Coming back to the proverb cited above, while it is evident that common people including the most vulnerable segments of the population comprising children, women, elderly people and the poor suffer more in wars as they have little wherewithal to flee conflict zones, some could gain considerably from the ‘war industry’. These are people and groups involved in the business of wars: owners and traders of military-industrial complex, militaries and private militias.

Disaggregating the data from Brown University’s ‘Costs of War Project’, it becomes more evident how the US spent over $2 trillion in the Afghan theater and what it has achieved at the end of nearly two decades is actually worth the cost. Of the $2 trillion, over one and a half trillion has been consumed in countless military operations following the military invasion of Afghanistan in the wake of the 9/11 terrorist attacks in the US. How the US has gained militarily and what it has achieved is clear from the fact of who is calling the shots in Afghanistan today. Huge chunks of this money, approximately 60 percent, has been spent on training, fuel, armored vehicles and establishing new military facilities. The rest of the amount has been spent on transportation, logistics and counter-narcotic operations.

According to Dr David Mansfield of the London School of Economics, who has studied the Afghan opium industry for more than two decades, the US has spent $1.5 million per day since 2001 fighting the opium war in Afghanistan. However, with all the excellent intelligence networks and most sophisticated technology and incredibly trained military at its disposal, the US has utterly failed on this front as well. As per the UN Office on Drugs and Crime (UNODC), poppy cultivation has risen significantly and consistently in this war-ravaged country. The UN agency has pointed out that when the American and British forces invaded Afghanistan in October 2001, poppy was grown on around 74,000 hectares. Now the latest figures suggest that production has augmented more than four-fold: today opium is being grown on 328,000 hectares.

Today, Afghanistan supplies 80 percent of the world’s heroin, thanks to the US and its Nato allies for their wonderful counter-narcotic crusades. While the Taliban were no angels when it comes to their horrifying regime and I am not going to glorify their war against poppy, there is a broader consensus that when the Taliban were in power “Afghanistan had almost completely eradicated opium”, according to UN data from 1996 to 2001. Today, poppy cultivation and opium production is a major source of revenue and employment, as well as a key source of income for Taliban insurgents.

Of the total $2 trillion, the US has poured in this war, $87 billion has gone to train the Afghan military and police forces. While the US has allocated incredible financing to raise an efficient and well-equipped army, Afghanistan finds it a Herculean task to support and sustain its military on its own. The US funds have sponsored the Afghan Army and police forces through equipment, training and cash grants. Here too, the results are not what the US and Afghanistan leadership would have anticipated.

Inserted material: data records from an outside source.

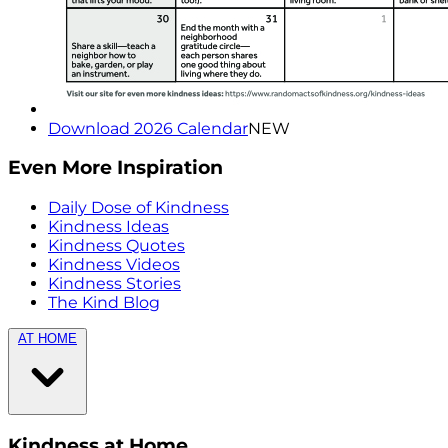
Download 2026 Calendar
NEW
Even More Inspiration
Daily Dose of Kindness
Kindness Ideas
Kindness Quotes
Kindness Videos
Kindness Stories
The Kind Blog
AT HOME
Kindness at Home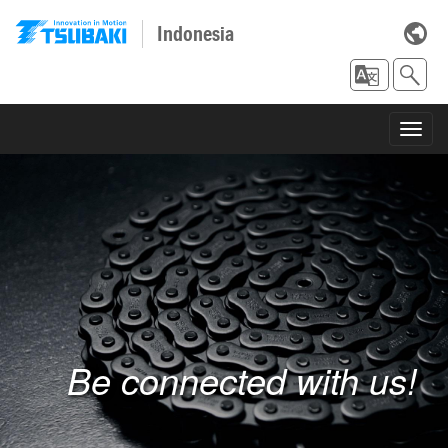
Indonesia
Toggl
navig
Be connected with us!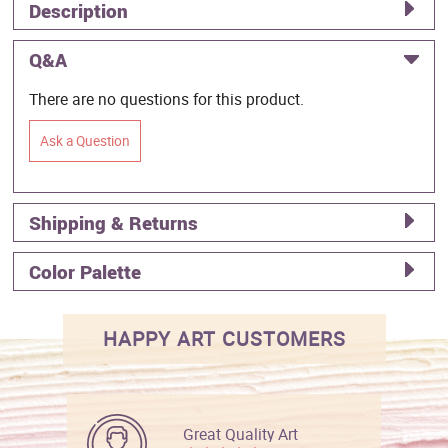
Description
Q&A
There are no questions for this product.
Ask a Question
Shipping & Returns
Color Palette
HAPPY ART CUSTOMERS
Great Quality Art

A New York Times report has argued validly that “nobody in Afghanistan – not the American military, and not President Ashraf Ghani’s top advisers – thinks Afghan military forces could support themselves”. There are numerous tales and reports of widespread desertions and of changing allegiance when the situations demand so. The struggle for existence is applicable everywhere (which is why Darwin should be taught, whether we agree or disagree with him). But here the US deserves appreciation for building an army from scratch; and no doubt Afghan soldiers have sacrificed thousands of its troops against the ruthless Taliban assault.

Over the course of this protracted war, the US alone has disbursed more than $100 billion in the country for economic development and reconstruction programmes. After toppling the Taliban regime, President Bush delineated in 2002 that “by helping to build an Afghanistan that is free from this evil and is a better place in which to live, we are working in the best traditions of George Marshall”. Marshall was US Secretary of State and the architect of the plan that abetted in rebuilding the war-battered European economies following World War II.